= Beginning of Section =

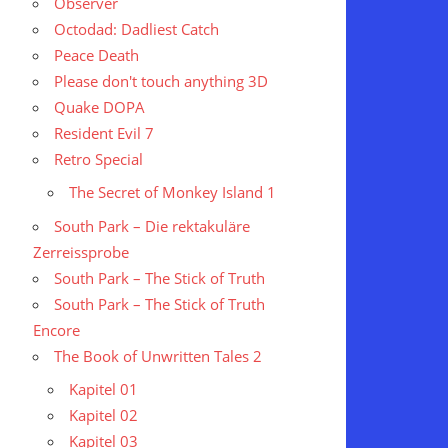
Observer
Octodad: Dadliest Catch
Peace Death
Please don't touch anything 3D
Quake DOPA
Resident Evil 7
Retro Special
The Secret of Monkey Island 1
South Park – Die rektakuläre
Zerreissprobe
South Park – The Stick of Truth
South Park – The Stick of Truth
Encore
The Book of Unwritten Tales 2
Kapitel 01
Kapitel 02
Kapitel 03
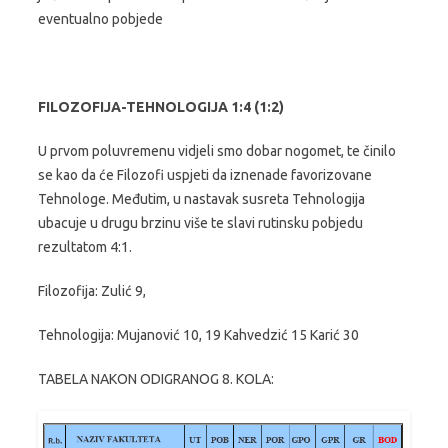
eventualno pobjede
FILOZOFIJA-TEHNOLOGIJA 1:4 (1:2)
U prvom poluvremenu vidjeli smo dobar nogomet, te činilo
se kao da će Filozofi uspjeti da iznenade favorizovane
Tehnologe. Međutim, u nastavak susreta Tehnologija
ubacuje u drugu brzinu više te slavi rutinsku pobjedu
rezultatom 4:1.
Filozofija: Zulić 9,
Tehnologija: Mujanović 10, 19 Kahvedzić 15 Karić 30
TABELA NAKON ODIGRANOG 8. KOLA:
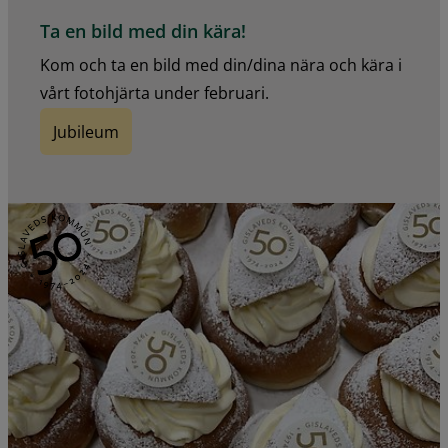
Ta en bild med din kära!
Kom och ta en bild med din/dina nära och kära i
vårt fotohjärta under februari.
Jubileum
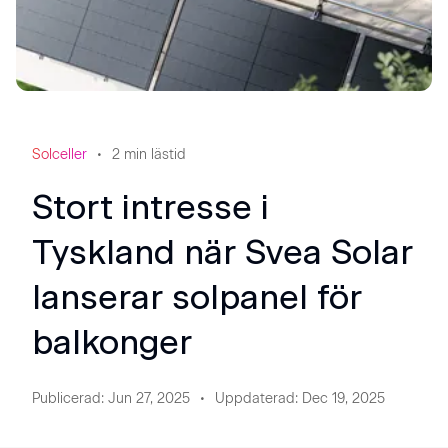
Solceller
2
min lästid
Stort intresse i
Tyskland när Svea Solar
lanserar solpanel för
balkonger
Publicerad
:
Jun 27, 2025
Uppdaterad
:
Dec 19, 2025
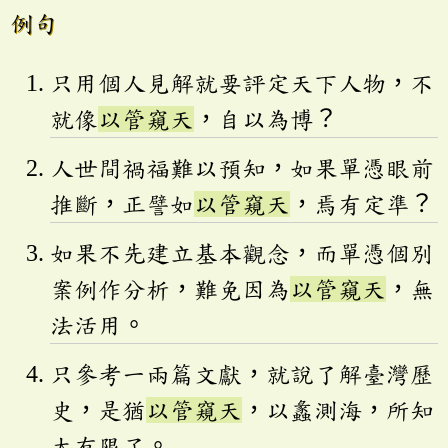
例句
只用個人見解就要評定天下人物，不
就像
以管窺天
，自以為博？
人世間禍福難以預知，如果單憑眼前
推斷，正譬如
以管窺天
，焉有定準？
如果不先建立基本觀念，而單憑個別
案例作分析，難免因為
以管窺天
，無
法活用。
只參考一兩篇文獻，就說了解臺灣歷
史，是猶
以管窺天
，以蠡測海，所知
太有限了。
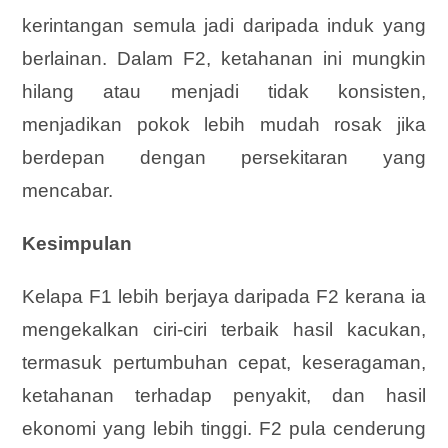
kerintangan semula jadi daripada induk yang
berlainan. Dalam F2, ketahanan ini mungkin
hilang atau menjadi tidak konsisten,
menjadikan pokok lebih mudah rosak jika
berdepan dengan persekitaran yang
mencabar.
Kesimpulan
Kelapa F1 lebih berjaya daripada F2 kerana ia
mengekalkan ciri-ciri terbaik hasil kacukan,
termasuk pertumbuhan cepat, keseragaman,
ketahanan terhadap penyakit, dan hasil
ekonomi yang lebih tinggi. F2 pula cenderung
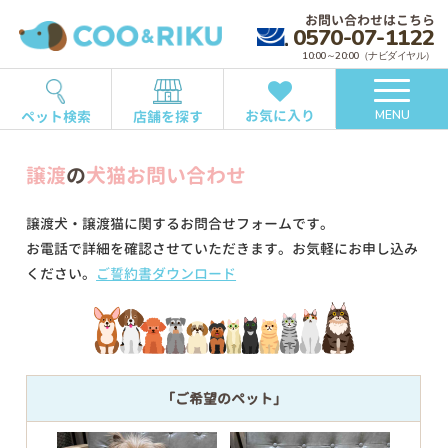
お問い合わせはこちら
0570-07-1122
10:00～20:00（ナビダイヤル）
お気に入り
ペット検索
店舗を探す
MENU
譲渡
の
犬猫お問い合わせ
譲渡犬・譲渡猫に関するお問合せフォームです。
お電話で詳細を確認させていただきます。お気軽にお申し込み
ください。
ご誓約書ダウンロード
「ご希望のペット」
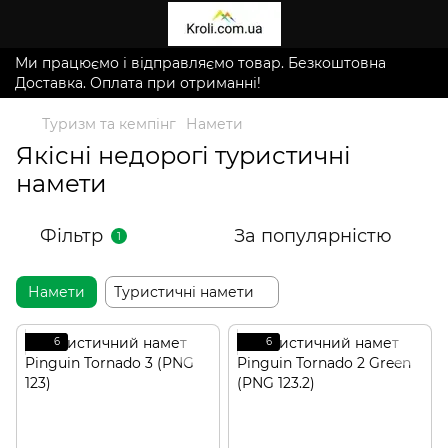
Ми працюємо і відправляємо товар. Безкоштовна
Доставка. Оплата при отриманні!
Туризм та кемпінг
Намети
Якісні недорогі туристичні
намети
Фільтр
За популярністю
1
Намети
Туристичні намети
6
6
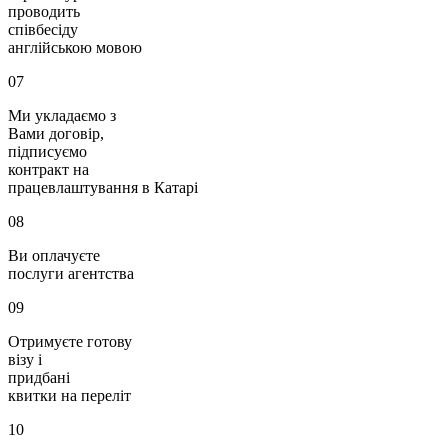
проводить
співбесіду
англійською мовою
07
Ми укладаємо з
Вами договір,
підписуємо
контракт на
працевлаштування в Катарі
08
Ви оплачуєте
послуги агентства
09
Отримуєте готову
візу і
придбані
квитки на переліт
10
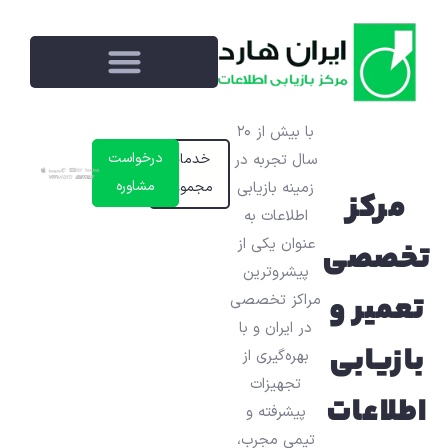
با بیش از ۲۰
درخواست
سال تجربه در
خدمات
مشاوره
زمینه بازیابی
مجموعه
مرکز
اطلاعات به‌
عنوان یکی از
تخصصی
پیشروترین
تعمیر و
مراکز تخصصی
در ایران و با
بازیابی
بهره‌گیری از
تجهیزات
اطلاعات
پیشرفته و
تیمی مجرب،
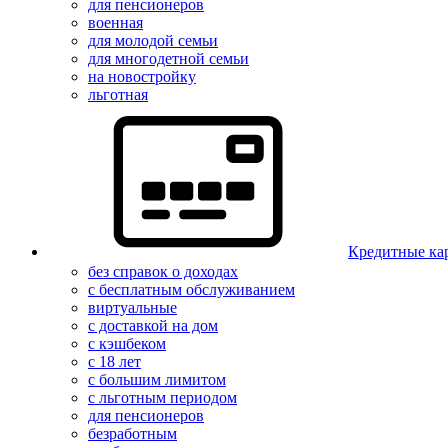
для пенсионеров
военная
для молодой семьи
для многодетной семьи
на новостройку
льготная
Кредитные ка
без справок о доходах
с бесплатным обслуживанием
виртуальные
с доставкой на дом
с кэшбеком
с 18 лет
с большим лимитом
с льготным периодом
для пенсионеров
безработным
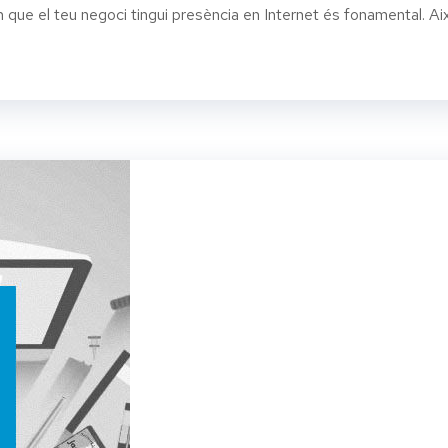
 teu negoci tingui presència en Internet és fonamental. Aix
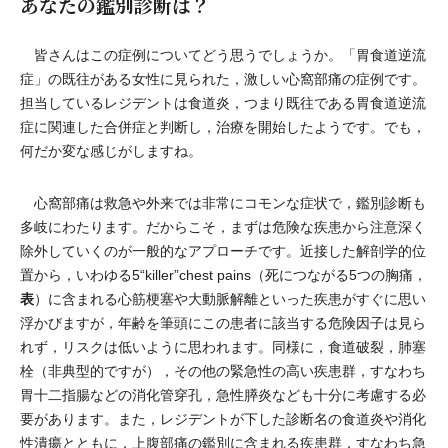
あなたの鑑別診断は？
皆さんはこの症例についてどう思うでしょうか。「胃食道逆流
症」の既往がある女性に見られた，激しい心窩部痛の症例です。
担当しているレジデントは食道炎，つまり既往である胃食道逆流
症に関連した合併症と判断し，治療を開始したようです。でも，
何だか変な感じがしますね。
心窩部痛は救急や外来では非常にコモンな症状で，鑑別診断も
多岐にわたります。だからこそ，まずは危険な疾患から注意深く
除外していくのが一般的なアプローチです。近接した解剖学的位
置から，いわゆる5“killer”chest pains（死につながる5つの胸痛，
表
）に含まれる心筋梗塞や大動脈解離といった疾患がすぐに思い
浮かびますが，年齢を筆頭にこの患者に該当する危険因子は見ら
れず，リスクは低いように思われます。同様に，食道破裂，肺塞
栓（非典型的ですが），その他の緊急性の高い疾患群，すなわち
胃十二指腸などの消化管穿孔，急性膵炎なども十分に考慮する必
要があります。また，レジデントが下した診断名の食道炎や消化
性潰瘍とともに，上腹部痛の鑑別に含まれる疾患群，すなわち急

= End of Section =

Your goal: Leaving the pictures out, output all of the listing exactly.

Answer area:
Observer
Octodad: Dadliest Catch
Peace Death
Please don't touch anything 3D
Quake DOPA
Resident Evil 7
Retro Special
The Secret of Monkey Island 1
South Park – Die rektakuläre
Zerreissprobe
South Park – The Stick of Truth
South Park – The Stick of Truth
Encore
The Book of Unwritten Tales 2
Kapitel 01
Kapitel 02
Kapitel 03
eventualno pobjede
FILOZOFIJA-TEHNOLOGIJA 1:4 (1:2)
U prvom poluvremenu vidjeli smo dobar nogomet, te činilo
se kao da će Filozofi uspjeti da iznenade favorizovane
Tehnologe. Međutim, u nastavak susreta Tehnologija
ubacuje u drugu brzinu više te slavi rutinsku pobjedu
rezultatom 4:1.
Filozofija: Zulić 9,
Tehnologija: Mujanović 10, 19 Kahvedzić 15 Karić 30
TABELA NAKON ODIGRANOG 8. KOLA:
Ta en bild med din kära!
Kom och ta en bild med din/dina nära och kära i
vårt fotohjärta under februari.
Jubileum
Solceller
2
min lästid
Stort intresse i
Tyskland när Svea Solar
lanserar solpanel för
balkonger
Publicerad
:
Jun 27, 2025
Uppdaterad
:
Dec 19, 2025
例句
只用個人見解就要評定天下人物，不
就像
以管窺天
，自以為博？
人世間禍福難以預知，如果單憑眼前
推斷，正譬如
以管窺天
，焉有定準？
如果不先建立基本觀念，而單憑個別
案例作分析，難免因為
以管窺天
，無
法活用。
只參考一兩篇文獻，就說了解臺灣歷
史，是猶
以管窺天
，以蠡測海，所知
太有限了。
kerintangan semula jadi daripada induk yang
berlainan. Dalam F2, ketahanan ini mungkin
hilang atau menjadi tidak konsisten,
menjadikan pokok lebih mudah rosak jika
berdepan dengan persekitaran yang
mencabar.
Kesimpulan
Kelapa F1 lebih berjaya daripada F2 kerana ia
mengekalkan ciri-ciri terbaik hasil kacukan,
termasuk pertumbuhan cepat, keseragaman,
ketahanan terhadap penyakit, dan hasil
ekonomi yang lebih tinggi. F2 pula cenderung
お問い合わせはこちら
0570-07-1122
10:00～20:00（ナビダイヤル）
お気に入り
ペット検索
店舗を探す
MENU
譲渡
の
犬猫お問い合わせ
譲渡犬・譲渡猫に関するお問合せフォームです。
お電話で詳細を確認させていただきます。お気軽にお申し込み
ください。
ご誓約書ダウンロード
「ご希望のペット」
Ми працюємо і відправляємо товар. Безкоштовна
Доставка. Оплата при отриманні!
Туризм та кемпінг
Намети
Якісні недорогі туристичні
намети
Фільтр
За популярністю
1
Намети
Туристичні намети
6
6
проводить
співбесіду
англійською мовою
07
Ми укладаємо з
Вами договір,
підписуємо
контракт на
працевлаштування в Катарі
08
Ви оплачуєте
послуги агентства
09
Отримуєте готову
візу і
придбані
квитки на переліт
10
با بیش از ۲۰
درخواست
سال تجربه در
خدمات
مشاوره
زمینه بازیابی
مجموعه
مرکز
اطلاعات به‌
عنوان یکی از
تخصصی
پیشروترین
تعمیر و
مراکز تخصصی
در ایران و با
بازیابی
بهره‌گیری از
تجهیزات
اطلاعات
پیشرفته و
تیمی مجرب،
для пенсионеров
военная
для молодой семьи
для многодетной семьи
на новостройку
льготная
Кредитные ка
без справок о доходах
с бесплатным обслуживанием
виртуальные
с доставкой на дом
с кэшбеком
с 18 лет
с большим лимитом
с льготным периодом
для пенсионеров
безработным
 teu negoci tingui presència en Internet és fonamental. Aix
あなたの鑑別診断は？
皆さんはこの症例についてどう思うでしょうか。「胃食道逆流
症」の既往がある女性に見られた，激しい心窩部痛の症例です。
担当しているレジデントは食道炎，つまり既往である胃食道逆流
症に関連した合併症と判断し，治療を開始したようです。でも，
何だか変な感じがしますね。
心窩部痛は救急や外来では非常にコモンな症状で，鑑別診断も
多岐にわたります。だからこそ，まずは危険な疾患から注意深く
除外していくのが一般的なアプローチです。近接した解剖学的位
置から，いわゆる5“killer”chest pains（死につながる5つの胸痛，
表
）に含まれる心筋梗塞や大動脈解離といった疾患がすぐに思い
浮かびますが，年齢を筆頭にこの患者に該当する危険因子は見ら
れず，リスクは低いように思われます。同様に，食道破裂，肺塞
栓（非典型的ですが），その他の緊急性の高い疾患群，すなわち
胃十二指腸などの消化管穿孔，急性膵炎なども十分に考慮する必
要があります。また，レジデントが下した診断名の食道炎や消化
性潰瘍とともに，上腹部痛の鑑別に含まれる疾患群，すなわち急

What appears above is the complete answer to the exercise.